In practice this means a few things:

  1. We throw fast at least once per week after we’ve on-ramped appropriately.
    • Based on Issurin’s research into the residual effect of training, high velocity movements should be trained every 2-8 days in order to maximize and retain the benefits (Issurin, 2008).

  1. We train command as part of differential training sessions on low to moderate intensity days.
    • Differential training is a tool used to speed the skill acquisition process through the use of novel inputs that theoretically force the body to find the most efficient way to complete the task. Combining this with a command and game component helps train command in a more fun and effective environment.

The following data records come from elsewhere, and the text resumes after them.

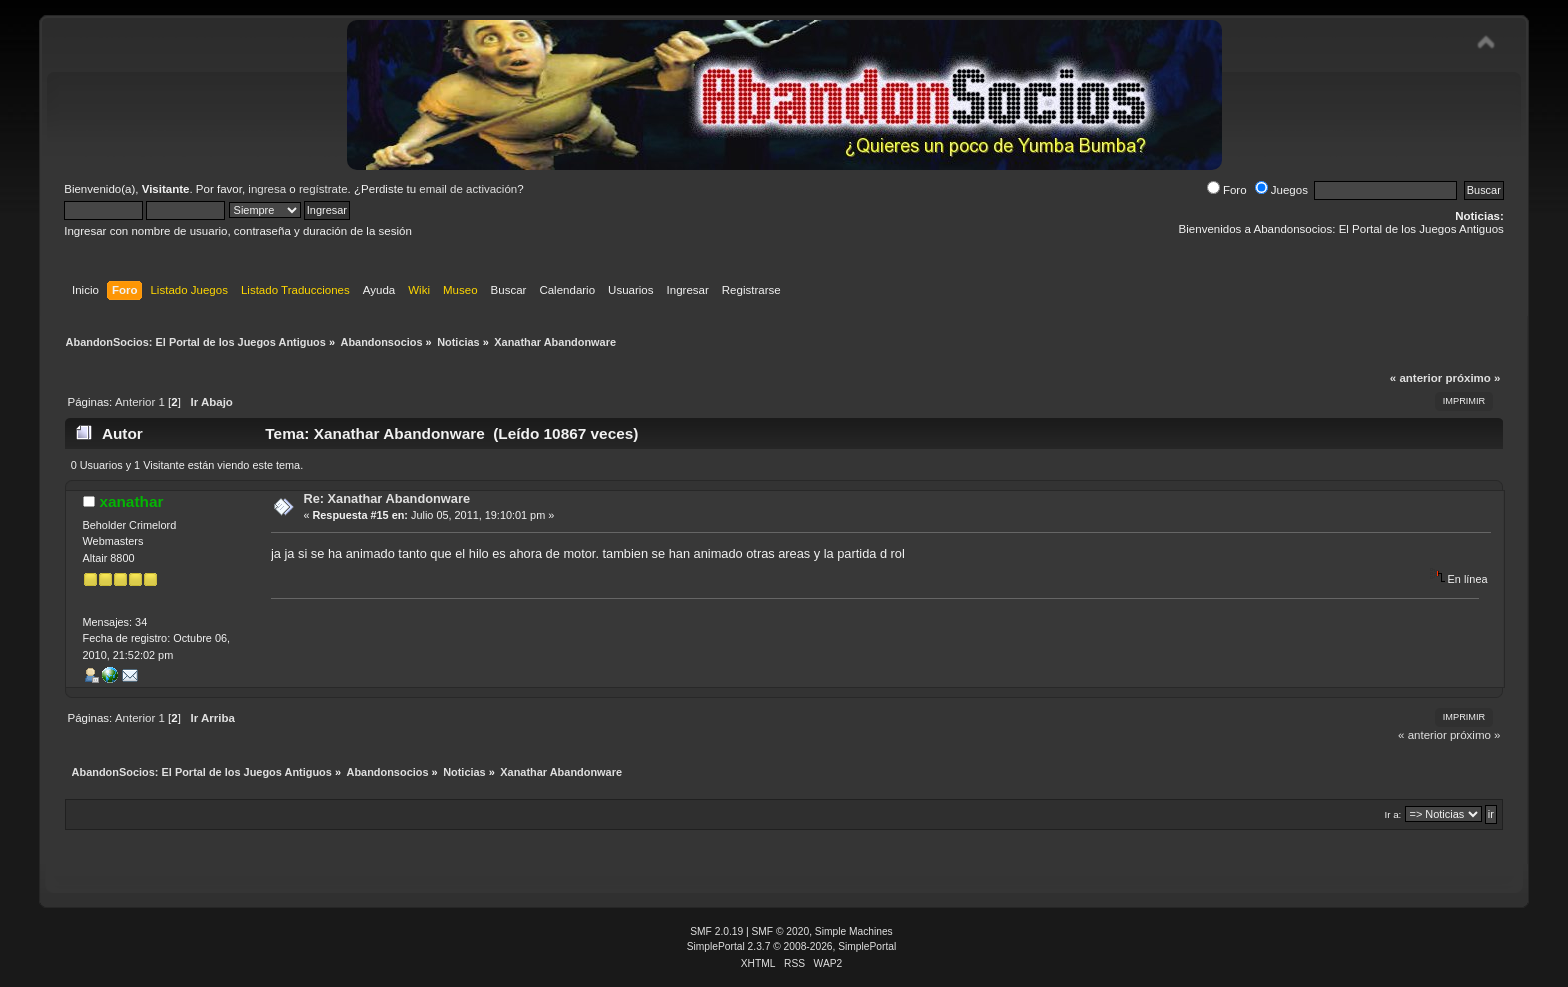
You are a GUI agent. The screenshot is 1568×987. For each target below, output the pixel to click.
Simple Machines (854, 931)
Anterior (135, 402)
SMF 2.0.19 (716, 931)
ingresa (267, 189)
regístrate (323, 189)
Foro (1227, 190)
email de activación (468, 189)
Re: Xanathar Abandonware (386, 498)
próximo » (1472, 378)
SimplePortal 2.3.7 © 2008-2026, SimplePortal (792, 946)
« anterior (1416, 378)
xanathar (131, 501)
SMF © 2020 (781, 931)
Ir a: (1392, 814)
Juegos (1281, 190)
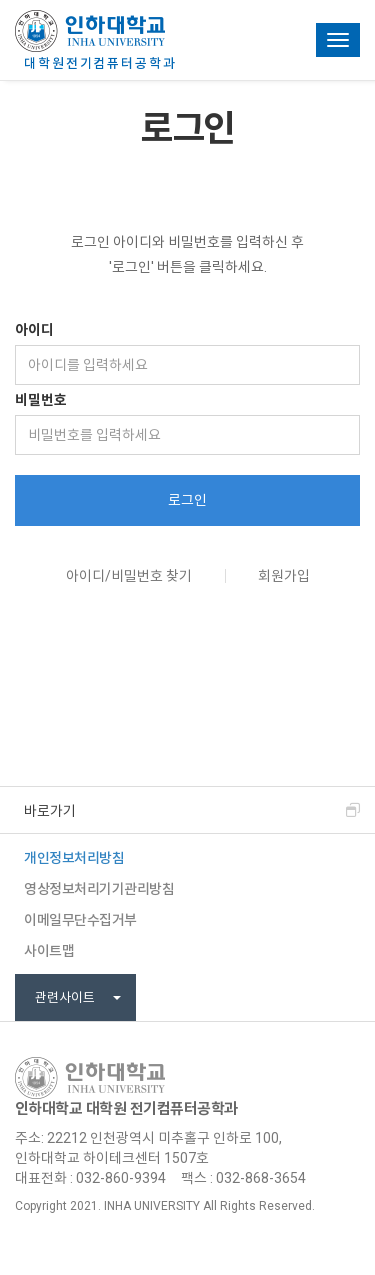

  1. We prioritize sprinting and do it early in a session…and make it competitive.
    • As discussed previously this development window lends itself to speed development so we take full advantage. And, in order to maximize the intensity of our sprints, and make them fun, we make it a competition.
  1. Jump frequently and utilize different vectors and ranges of motion.
    • Jumps are an extremely helpful means of supplementing speed development through sprinting. By utilizing all vectors we also help athletes build their movement rolodex as they progress.
  1. Throw medicine balls and other implements far/hard and compete.
    • Like jumps, but for the upper body. We make it competitive as well.
  1. Utilize isometrics to train challenging positions and ranges of motion first.
    • Isometrics allow athletes to isolate and strengthen specific ranges of motion that may be especially weak. For a skill to be performed a specific way, that neural pathway must be the most efficient of those available. One of the processes that improves the efficiency of a neural pathway is myelination. Myelin is insulation for axons, or the wires that carry signals along nerve fibers. It is made up of protein and fatty substances and allows electrical impulses to be quickly transmitted along axons (Medline, 2022). Isometrics can help with the myelination process due to the high levels of motor unit recruitment that occur during isometrics. As more myelination occurs, the conduction velocity is improved, leading to improved efficiency of that neural circuit along with proficiency of the practiced skill (Scholz et al., 2009).
  1. Load basic patterns conservatively and monitor movement quality closely.
    • Once a basic level of proficiency has been achieved in the isometrics, we’ll progress to loading basic movement patterns such as the squat, hinge, push, and pull.

Youth athletes aren’t just little adult athletes, they have different needs and should be trained differently. An opportunity exists to train limb velocity while there are pre-peak height velocity and for the sake of their long-term development this opportunity should be seized.